This paper nicely outlines the basic concepts of general purpose GPU programming with OpenCL. This article will summarize some of the important concepts.

Hardware Architecture

OpenCL provides a level of abstraction to execute general purpose code written in a subset of C on computing devices such as GPUs and CPUs. The basic concept is that a host controls multiple compute devices that are comprised of compute units. All these compute units execute OpenCL kernels; informally speaking, a kernel is a function that is executed on the compute units in parallel.

(TODO: explain marketing terminologies…)

Execution Models

One of the somewhat unfamiliar concepts from the OpenCL programming is execution of kernels over N-dimensional arrays; this is called a domain. Each independent element of execution in this domain is called a work-item, and these work-items are grouped together into independent work-groups.

OpenCL exploits both (fine-grained data parallelism and thread parallelism)

  • Data-parallel programming: simultaneous execution of the identical function over the elements of a dataset
  • Task-parallel programming: simultaneous execution of different functions across the same or different datasets

Copying data from DRAM to global GPU memory is slow. Copying data from global GPU memory to local work-group memory is also slow.

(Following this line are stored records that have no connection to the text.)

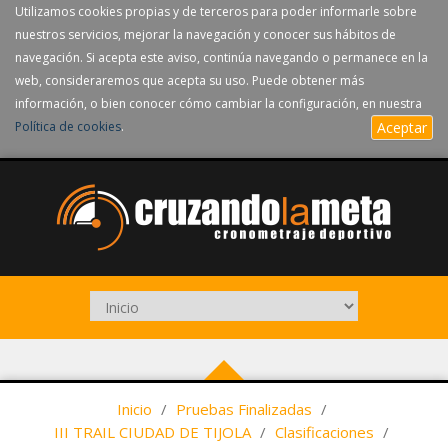
Utilizamos cookies propias y de terceros para poder informarle sobre
nuestros servicios, mejorar la navegación y conocer sus hábitos de
navegación. Si acepta este aviso, continúa navegando o permanece en la
web, consideraremos que acepta su uso. Puede obtener más
información, o bien conocer cómo cambiar la configuración, en nuestra
Política de cookies
.
Aceptar
Inicio
/
Pruebas Finalizadas
/
III TRAIL CIUDAD DE TIJOLA
/
Clasificaciones
/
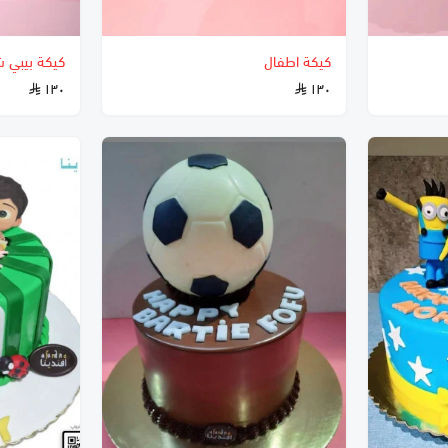
كيكة اطفال
كيكة بيبي 
١٣٠
١٣٠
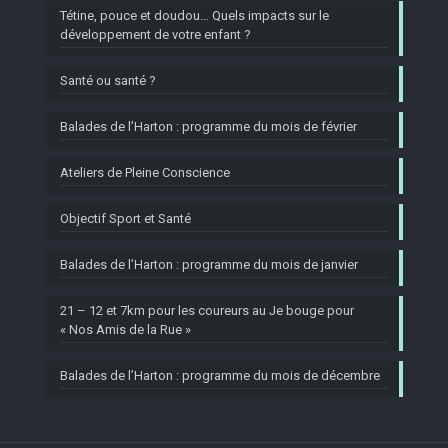
Tétine, pouce et doudou… Quels impacts sur le
développement de votre enfant ?
Santé ou santé ?
Balades de l’Harton : programme du mois de février
Ateliers de Pleine Conscience
Objectif Sport et Santé
Balades de l’Harton : programme du mois de janvier
21 – 12 et 7km pour les coureurs au Je bouge pour
« Nos Amis de la Rue »
Balades de l’Harton : programme du mois de décembre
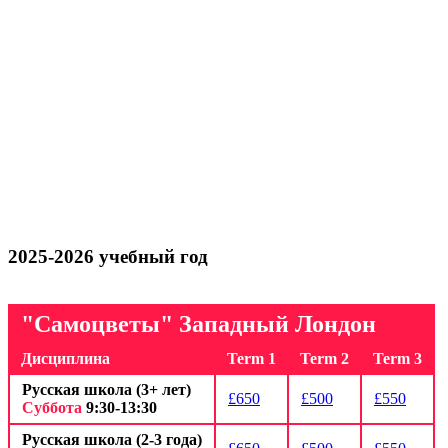
2025-2026 учебный год
"Самоцветы" Западный Лондон
Дисциплина
Term 1
Term 2
Term 3
Русская школа (3+ лет)
£650
£500
£550
Суббота
9:30-13:30
Русская школа (2-3 года)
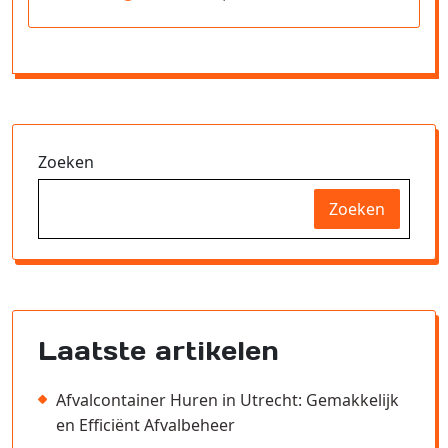
Zoeken
Zoeken
Laatste artikelen
Afvalcontainer Huren in Utrecht: Gemakkelijk
en Efficiënt Afvalbeheer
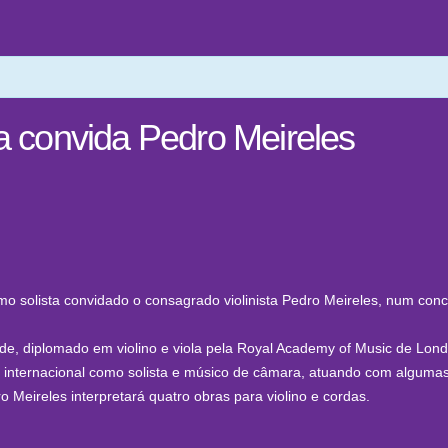
ga convida Pedro Meireles
o solista convidado o consagrado violinista Pedro Meireles, num conce
de, diplomado em violino e viola pela Royal Academy of Music de Londr
ra internacional como solista e músico de câmara, atuando com algumas
 Meireles interpretará quatro obras para violino e cordas.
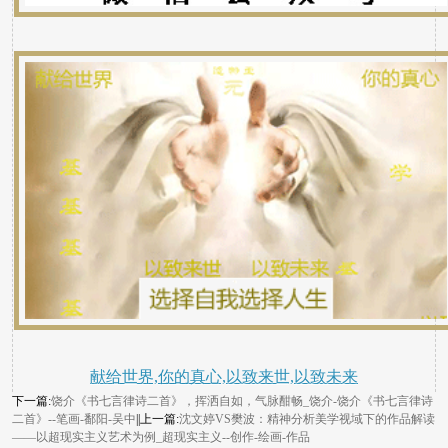
献给世界,你的真心,以致来世,以致未来
下一篇:
饶介《书七言律诗二首》，挥洒自如，气脉酣畅_饶介-饶介《书七言律诗
二首》--笔画-鄱阳-吴中
||上一篇:
沈文婷VS樊波：精神分析美学视域下的作品解读
——以超现实主义艺术为例_超现实主义--创作-绘画-作品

Single-Instruction, Multiple-Thread (SIMT) architecture allows for more compact thread execution logic, but it probably limits more sophisticated functionalities that are available on x86 processors such as branch prediction, speculative execution, and out-of-order executions.

Memory Models

The OpenCL memory hierarchy resembles that of a host machine in which has multiple levels of cache memories and the main (global) memory. Sensibly, the further away the momory from the processing unit, the larger and slower the memory becomes.

Work-groups may share data through shared memory, but each work-group is assigned with local memory from which cannot be accessed outside the work-group.

An important issue is that memory access, either global or local, is not protected in any way. Referencing a memory block outside the boundary will not be detected, which implies memory blocks reserved the operating system may be intruded; this can result in peculiar behaviors ranging from blinking screens up to unrecoverable crashes.